The Royal College of Psychiatrists' campaign to reduce the stigma of mental illness needs to examine the role that we play in maintaining stigma as well as reducing it. The negative attitudes of members of the public (Crisp et al, 2000) towards people with mental illness were mirrored by some psychiatrists (Farrell & Lewis, 1990). The latter authors found that psychiatrists held significantly more negative attitudes towards patients with a prior history of alcohol dependence. This included the view that they would not like these patients in their clinics. Similar findings apply to other groups of patients. Lennox & Chaplin (1996) surveyed the attitudes of Australian consultant psychiatrists. They found that 39% agreed with the statement ‘personally I would prefer not to treat patients with learning disability and mental illness'.’.

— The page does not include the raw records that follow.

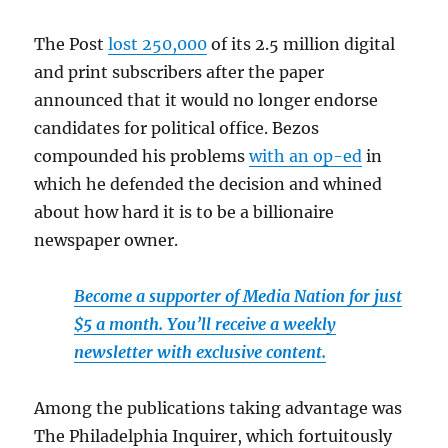
The Post
lost 250,000
of its 2.5 million digital
and print subscribers after the paper
announced that it would no longer endorse
candidates for political office. Bezos
compounded his problems
with an op-ed
in
which he defended the decision and whined
about how hard it is to be a billionaire
newspaper owner.
Become a supporter of Media Nation for just
$5 a month. You’ll receive a weekly
newsletter with exclusive content.
Among the publications taking advantage was
The Philadelphia Inquirer, which fortuitously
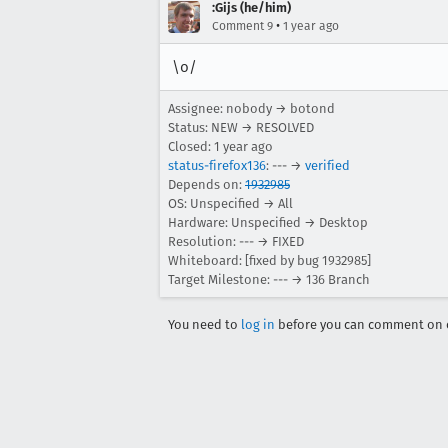
:Gijs (he/him)
•
Comment 9
1 year ago
\o/
Assignee: nobody → botond
Status: NEW → RESOLVED
Closed:
1 year ago
status-firefox136
: --- →
verified
Depends on:
1932985
OS: Unspecified → All
Hardware: Unspecified → Desktop
Resolution: --- → FIXED
Whiteboard: [fixed by bug 1932985]
Target Milestone: --- → 136 Branch
You need to
log in
before you can comment on o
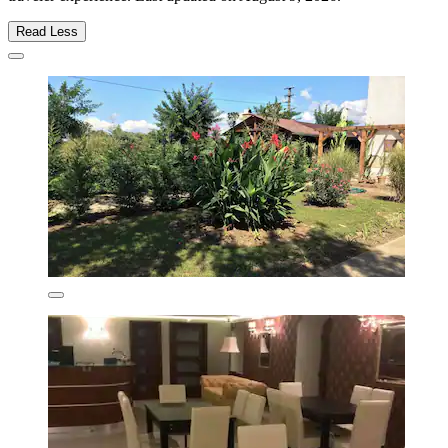
Read Less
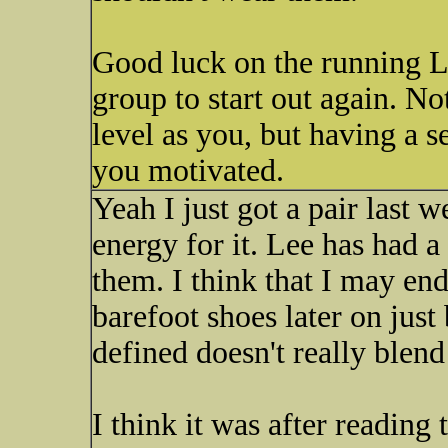
Good luck on the running Lis
group to start out again. No
level as you, but having a s
you motivated.
Yeah I just got a pair last w
energy for it. Lee has had a
them. I think that I may end
barefoot shoes later on just
defined doesn't really blend
I think it was after reading 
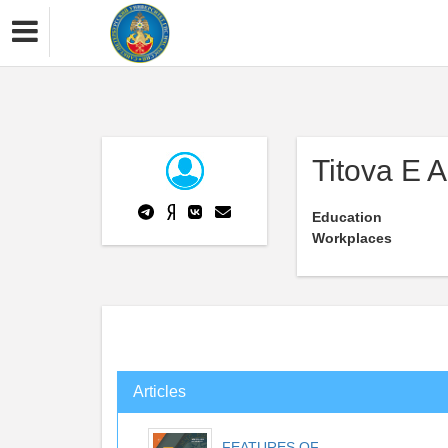
Titova E A
Education
Workplaces
Articles
FEATURES OF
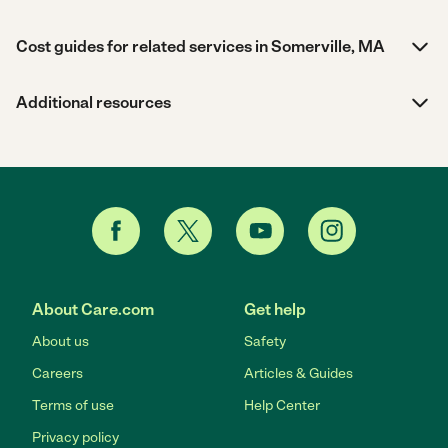
Cost guides for related services in Somerville, MA
Additional resources
About Care.com
Get help
About us
Safety
Careers
Articles & Guides
Terms of use
Help Center
Privacy policy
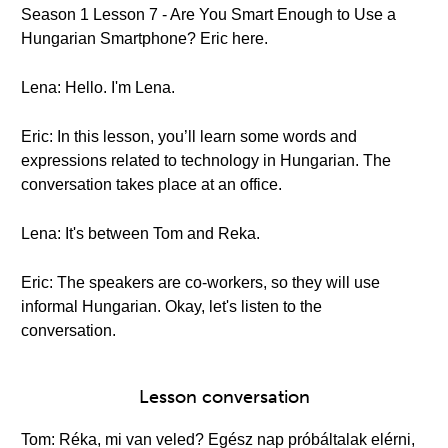
Season 1 Lesson 7 - Are You Smart Enough to Use a
Hungarian Smartphone? Eric here.
Lena: Hello. I'm Lena.
Eric: In this lesson, you’ll learn some words and
expressions related to technology in Hungarian. The
conversation takes place at an office.
Lena: It's between Tom and Reka.
Eric: The speakers are co-workers, so they will use
informal Hungarian. Okay, let's listen to the
conversation.
Lesson conversation
Tom: Réka, mi van veled? Egész nap próbáltalak elérni,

The very nature of our job can be powerfully stigmatising in a way that cannot be underestimated. While engaging in debate with the public via the media and other means to inform and change attitudes, performing our clinical duties can have exactly the opposite effect. A Mental Health Act assessment at a patient's residence can be a cause of tremendous stigma to the patient and the family. This is especially so because of the highly visible involvement of the ambulance and police services whose help is often essential. It is against such almost routine community experiences that a broader national campaign has to compete.
Another very real source of stigma may be the side-effects of the medications that we prescribe. People with schizophrenia may not appear any different to the general public. However, side-effects such as drooling and tardive dyskinesia immediately point out an individual as being socially undesirable. Obesity, often a result of antipsychotic treatment, has been described as being seen as unattractive and unlikeable and has been linked with impaired employment and education opportunities (Crandall, 1994).
Psychiatrists have a clear duty to reduce stigma at the individual level. We must be prepared to identify and challenge our own prejudices and attempt to modify our clinical practice. Consideration also needs to be given to how we can carry out Mental Health Acts assessments, potentially the most stigmatising event that any family with a member with mental illness will suffer.